Search code examples
c++language-lawyeratomic

Is synchronization relationship necessary to avoid the duplicate invocation of a function?


Consider this example:

#include <iostream>
#include <atomic>
#include <random>
#include <thread>
int need_close(){
   random_device rd;
   std::mt19937 gen(rd());
   uniform_int_distribution<int> distribute(0, 2);
   return distribute(gen);
}
void invoke(std::atomic<bool>& is_close){
    if(is_close.load(std::memory_order::relaxed)){  // #1
        return;
    }
    auto r = need_close();
    if(r==0){
        is_close.store(true,std::memory_order::relaxed);
    }
}
int main(){
    std::atomic<bool> is_close{false};
    std::thread t1([&](){
        for(auto i = 0; i<100000;i++)
        invoke(is_close);
    });
    std::thread t2([&](){
        for(auto i = 0; i<100000;i++)
        invoke(is_close);
    });
    t1.join();
    t2.join();
}

In this example, Is the relaxed ordering sufficient to avoid the call to need_close once the thread sees that is_close == true(not immediately, but at some time once the thread can read is_close==true)? In this example, It seems that I don't need the synchronization to avoid data-race because there is no conflict action in this example. However, from the compiler implementation, the compiler may reorder #1 to any place following it because relaxed is used here, for example, if #1 is moved to some place after the call point of need_close, the need_close will be always called again even though is_close is set to be true, which is not expected. So, I wonder whether Acquire/Release ordering is necessary to avoid compiler reordering the code to make the logic be expected?


Solution

  • Apparently what you really meant to ask is whether need_close can be called even if is_close.load(relaxed) returned true, due to the compiler moving the check later. Despite your edit leaving the title talking about "duplicate" invocation, as if there was something in this code that would otherwise prevent it from being called twice. (Which as comments and other answers discuss, there isn't, you can get multiple invocations even with seq_cst.)
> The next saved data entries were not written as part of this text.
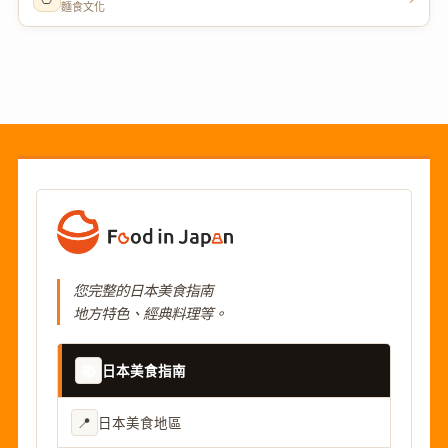
麵食文化
您完整的日本美食指南
地方特色、經典料理等。
📚
日本美食指南
📍
日本美食地區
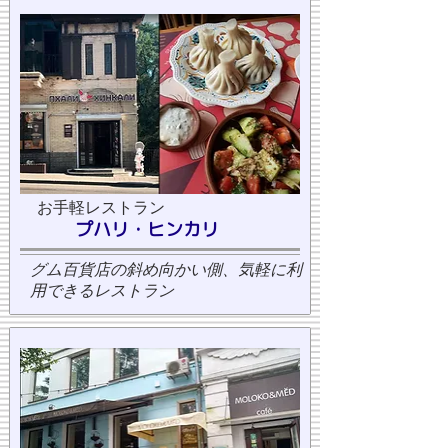
お手軽レストラン
プハリ・ヒンカリ
グム百貨店の斜め向かい側、気軽に利
用できるレストラン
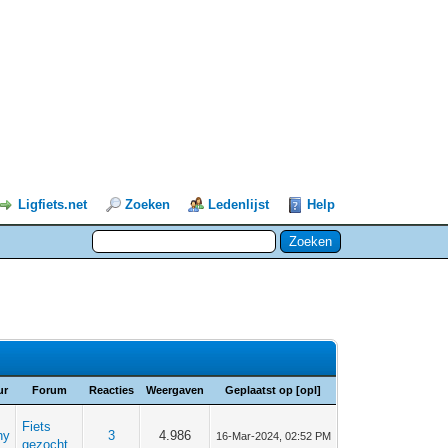
Ligfiets.net
Zoeken
Ledenlijst
Help
ur
Forum
Reacties
Weergaven
Geplaatst op
[
opl
]
Fiets
hy
3
4.986
16-Mar-2024, 02:52 PM
gezocht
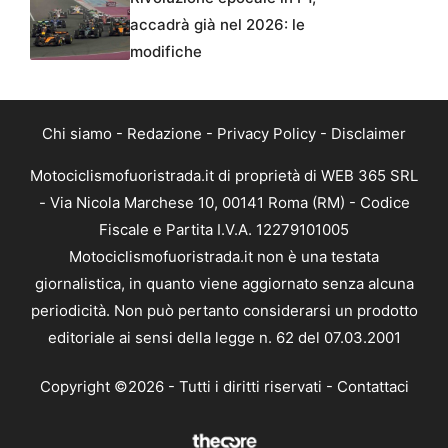
accadrà già nel 2026: le
modifiche
Chi siamo
-
Redazione
-
Privacy Policy
-
Disclaimer
Motociclismofuoristrada.it di proprietà di WEB 365 SRL
- Via Nicola Marchese 10, 00141 Roma (RM) - Codice
Fiscale e Partita I.V.A. 12279101005
Motociclismofuoristrada.it non è una testata
giornalistica, in quanto viene aggiornato senza alcuna
periodicità. Non può pertanto considerarsi un prodotto
editoriale ai sensi della legge n. 62 del 07.03.2001
Copyright ©2026 - Tutti i diritti riservati -
Contattaci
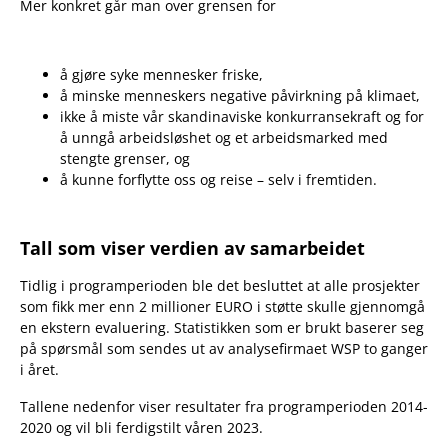
Mer konkret går man over grensen for
å gjøre syke mennesker friske,
å minske menneskers negative påvirkning på klimaet,
ikke å miste vår skandinaviske konkurransekraft og for
å unngå arbeidsløshet og et arbeidsmarked med
stengte grenser, og
å kunne forflytte oss og reise – selv i fremtiden.
Tall som viser verdien av samarbeidet
Tidlig i programperioden ble det besluttet at alle prosjekter
som fikk mer enn 2 millioner EURO i støtte skulle gjennomgå
en ekstern evaluering. Statistikken som er brukt baserer seg
på spørsmål som sendes ut av analysefirmaet WSP to ganger
i året.
Tallene nedenfor viser resultater fra programperioden 2014-
2020 og vil bli ferdigstilt våren 2023.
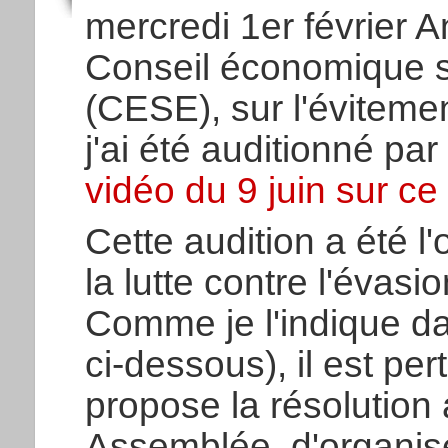
mercredi 1er février A
Conseil économique s
(CESE), sur l'évitement
j'ai été auditionné pa
vidéo du 9 juin sur ce 
Cette audition a été l'
la lutte contre l'évasio
Comme je l'indique da
ci-dessous), il est pe
propose la résolution
Assemblée, d'organis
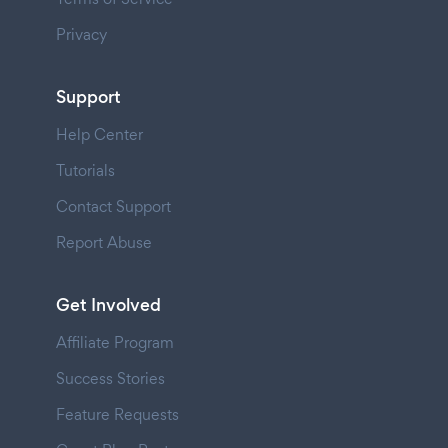
Privacy
Support
Help Center
Tutorials
Contact Support
Report Abuse
Get Involved
Affiliate Program
Success Stories
Feature Requests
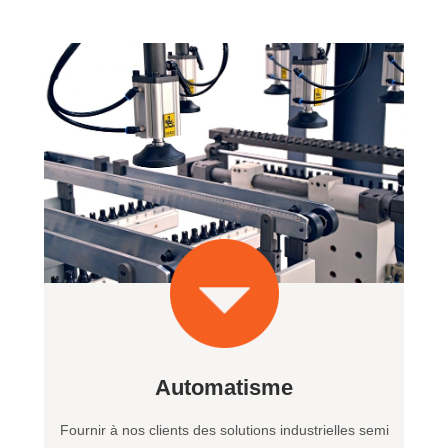
Automatisme
Fournir à nos clients des solutions industrielles semi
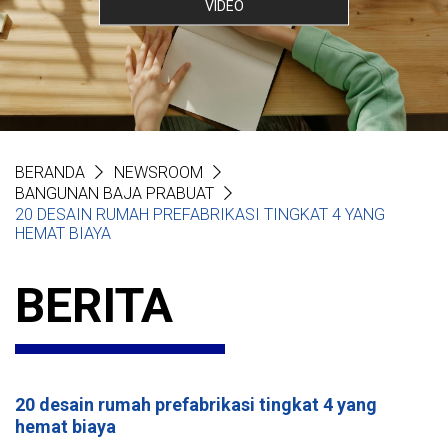
VIDEO
BERANDA
NEWSROOM
BANGUNAN BAJA PRABUAT
20 DESAIN RUMAH PREFABRIKASI TINGKAT 4 YANG
HEMAT BIAYA
BERITA
20 desain rumah prefabrikasi tingkat 4 yang
hemat biaya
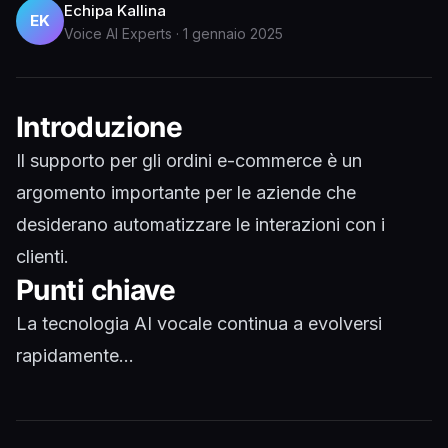
Echipa Kallina
EK
Voice AI Experts
·
1 gennaio 2025
Introduzione
Il supporto per gli ordini e-commerce è un
argomento importante per le aziende che
desiderano automatizzare le interazioni con i
clienti.
Punti chiave
La tecnologia AI vocale continua a evolversi
rapidamente...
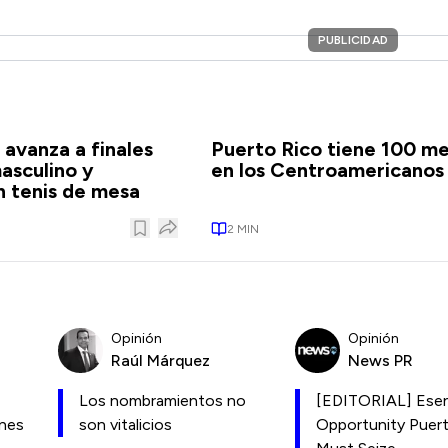
PUBLICIDAD
 avanza a finales
Puerto Rico tiene 100 me
asculino y
en los Centroamericanos
 tenis de mesa
2
MIN
Opinión
Opinión
Raúl Márquez
News PR
Los nombramientos no
[EDITORIAL] Esen
ones
son vitalicios
Opportunity Puer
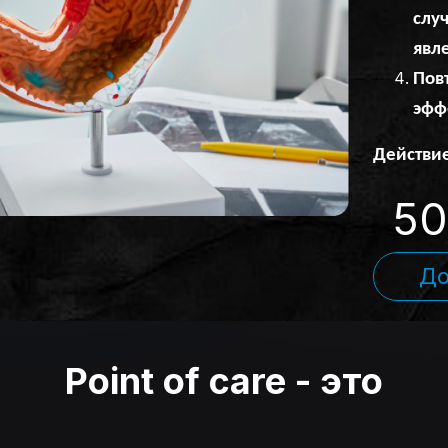
слу
явл
Пов
эфф
Действие
50
До
Point of care - это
    The cardinal rule of out-of-order exec by CPUs, and of compile-time reordering, is that it must not break single-threaded code.
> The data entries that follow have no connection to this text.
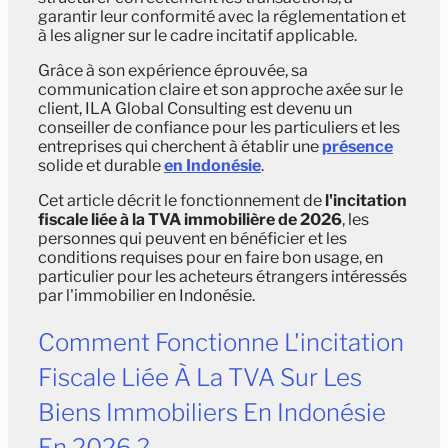
garantir leur conformité avec la réglementation et
à les aligner sur le cadre incitatif applicable.
Grâce à son expérience éprouvée, sa
communication claire et son approche axée sur le
client, ILA Global Consulting est devenu un
conseiller de confiance pour les particuliers et les
entreprises qui cherchent à établir une
présence
solide et durable
en Indonésie
.
Cet article décrit le fonctionnement de
l'incitation
fiscale liée à la TVA immobilière de 2026
, les
personnes qui peuvent en bénéficier et les
conditions requises pour en faire bon usage, en
particulier pour les acheteurs étrangers intéressés
par l'immobilier en Indonésie.
Comment Fonctionne L'incitation
Fiscale Liée À La TVA Sur Les
Biens Immobiliers En Indonésie
En 2026 ?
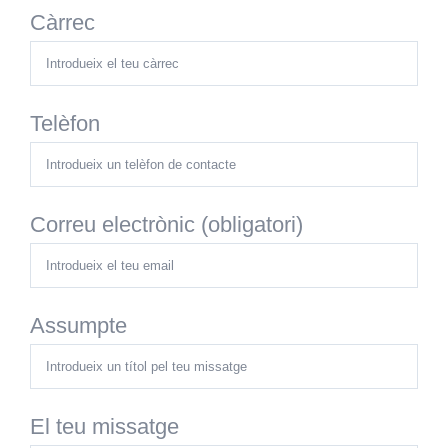
Càrrec
Telèfon
Correu electrònic (obligatori)
Assumpte
El teu missatge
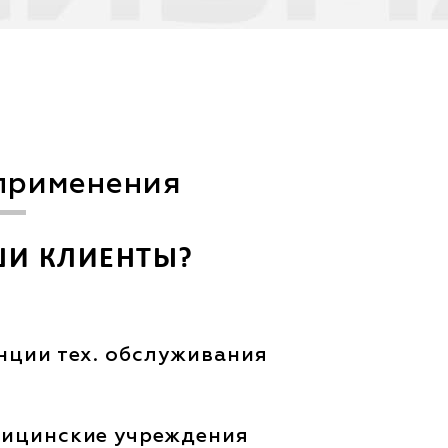
применения
ШИ КЛИЕНТЫ?
нции тех. обслуживания
ицинские учреждения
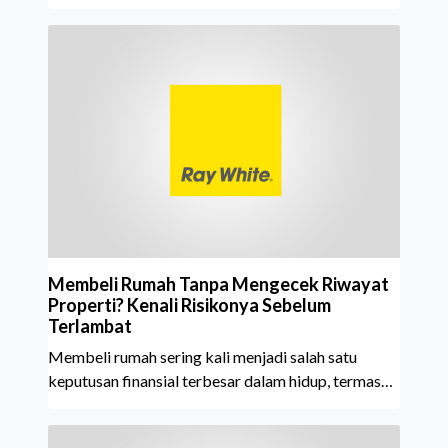
meraih Top Brand Award 2026 dalam kategori
Property Agent. Penghargaan ini menjadi semakin
istimewa karena Ray White Indonesia berhasil
mempertahankan pencapaian tersebut selama 15
tahun berturut-turut, sebuah bukti nyata atas
konsistensi, kepercayaan masyarakat, dan kualitas
layanan yang terus dijaga oleh seluruh jaringan Ray
White Indonesia. Top Brand Award m
Membeli Rumah Tanpa Mengecek Riwayat
Properti? Kenali Risikonya Sebelum
Terlambat
Membeli rumah sering kali menjadi salah satu
keputusan finansial terbesar dalam hidup, termasuk
bagi generasi Milenial dan Gen Z yang kini mulai
aktif merencanakan kepemilikan hunian maupun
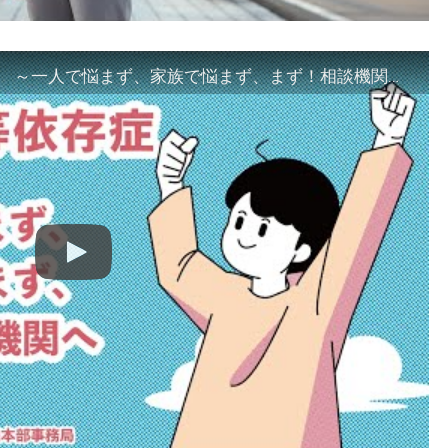
「ギャンブル等依存症対策啓発動画 ～一人で悩まず、家族で悩まず、まず！相談機関へ～」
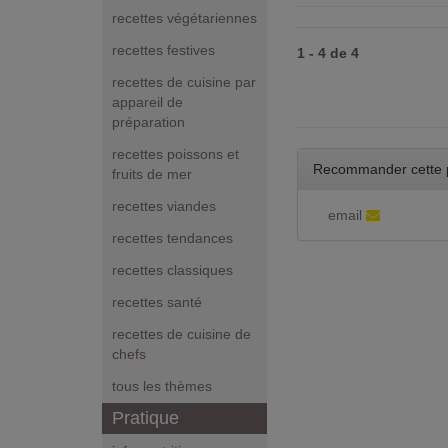
recettes végétariennes
recettes festives
1 - 4 de 4
recettes de cuisine par
appareil de
préparation
recettes poissons et
Recommander cette 
fruits de mer
recettes viandes
email
recettes tendances
recettes classiques
recettes santé
recettes de cuisine de
chefs
tous les thèmes
Pratique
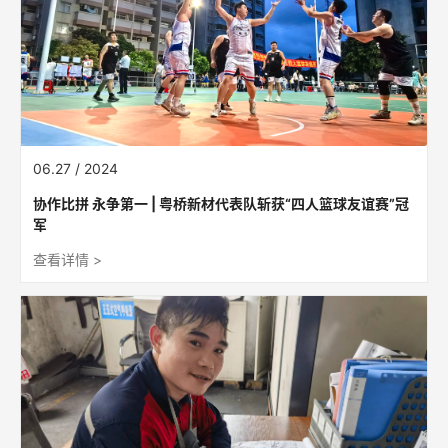
06.27 / 2024
协作比拼 永争第一 | 粤桥新材代表队斩获“四人篮球友谊赛”冠
军
查看详情 >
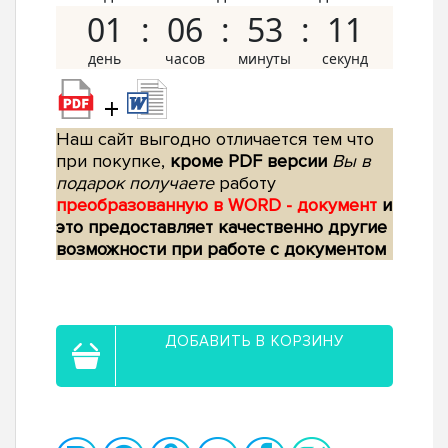
01
06
53
10
+
Наш сайт выгодно отличается тем что
при покупке,
кроме PDF версии
Вы в
подарок получаете
работу
преобразованную в WORD - документ
и
это предоставляет качественно другие
возможности при работе с документом
ДОБАВИТЬ В КОРЗИНУ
    If is_close.load() is true, the early-out return runs, so nothing else in the function happens. This is sequenced before the call to need_close.

    Compilers can't just arbitrarily shuffle source lines (which isn't how they optimize anyway), they have to respect sequencing to not break single-threaded programs, and the sequenced-before rules for multi-threaded programs.
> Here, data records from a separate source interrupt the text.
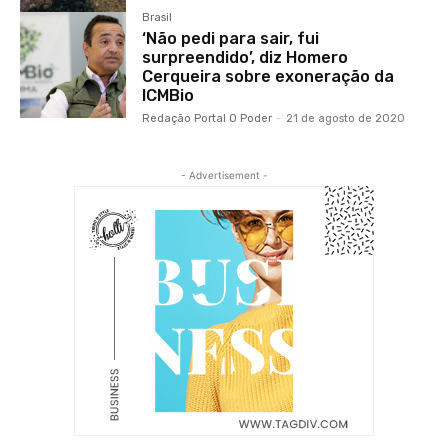
Brasil
‘Não pedi para sair, fui
surpreendido’, diz Homero
Cerqueira sobre exoneração da
ICMBio
Redação Portal O Poder
-
21 de agosto de 2020
- Advertisement -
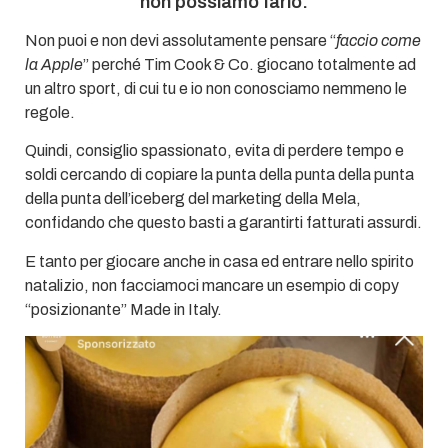
non possiamo farlo.
Non puoi e non devi assolutamente pensare “
faccio come
la Apple
” perché Tim Cook & Co. giocano totalmente ad
un altro sport, di cui tu e io non conosciamo nemmeno le
regole.
Quindi, consiglio spassionato, evita di perdere tempo e
soldi cercando di copiare la punta della punta della punta
della punta dell’iceberg del marketing della Mela,
confidando che questo basti a garantirti fatturati assurdi.
E tanto per giocare anche in casa ed entrare nello spirito
natalizio, non facciamoci mancare un esempio di copy
“posizionante” Made in Italy.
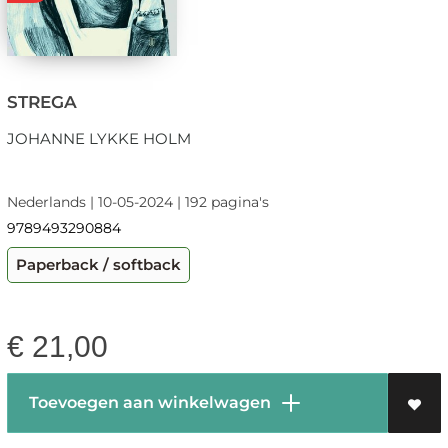
STREGA
JOHANNE LYKKE HOLM
Nederlands | 10-05-2024 | 192 pagina's
9789493290884
Paperback / softback
€
21,00
Toevoegen aan winkelwagen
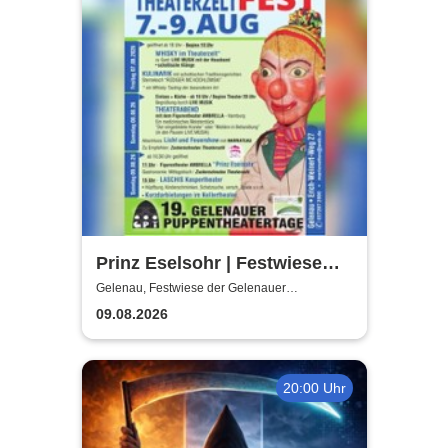
Prinz Eselsohr | Festwiese
der Gelenauer
Gelenau, Festwiese der Gelenauer
Marionettenspiele
Marionettenspiele
09.08.2026
20:00 Uhr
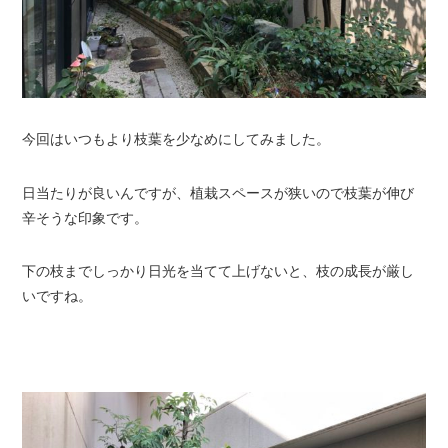
今回はいつもより枝葉を少なめにしてみました。
日当たりが良いんですが、植栽スペースが狭いので枝葉が伸び
辛そうな印象です。
下の枝までしっかり日光を当てて上げないと、枝の成長が厳し
いですね。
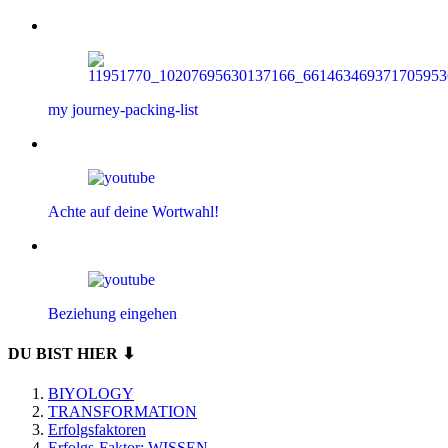
my journey-packing-list
Achte auf deine Wortwahl!
Beziehung eingehen
DU BIST HIER ⬇
BIYOLOGY
TRANSFORMATION
Erfolgsfaktoren
Erfolgs-Faktor: WISSEN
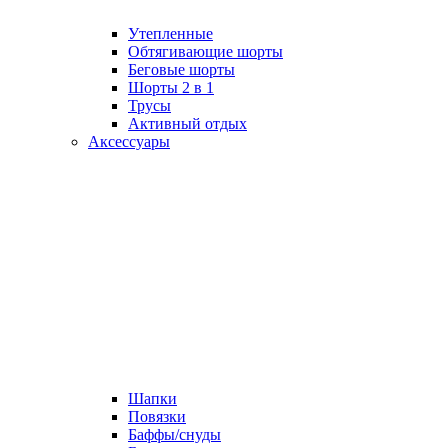
Утепленные
Обтягивающие шорты
Беговые шорты
Шорты 2 в 1
Трусы
Активный отдых
Аксессуары
Шапки
Повязки
Баффы/снуды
    The CPU might fetch and decode the machine code for need_close() in the shadow of a mispredicted branch (which can happen in a single-threaded program), but the end result has to be as if the code ran in program order with is_close.load() having produced whatever value.

    relaxed means that value didn't have to be ready until after we've read and/or written some other things, but practically that will happen via out-of-order speculative execution by the CPU (which can discard mis-speculated work when it rolls back to a consistent state after a mispredict), not by the compiler statically reordering things in ways such that visible side-effects happen differently from the abstract machine if there are no other threads running.

    Since your need_close() has visible side-effects (I/O in the form of constructing and reading from a std::random_device object), in this case there's not anything the compiler could usefully do unconditionally.


    Who's afraid of a big bad optimizing compiler? on LWN talks about some practical examples of compile-time reordering, including some subtle and interesting ones, but also some of the limitations of what compilers must not do.

    See also https://preshing.com/20120625/memory-ordering-at-compile-time/ and Preshing's other articles to get a better understanding of how to think about this stuff.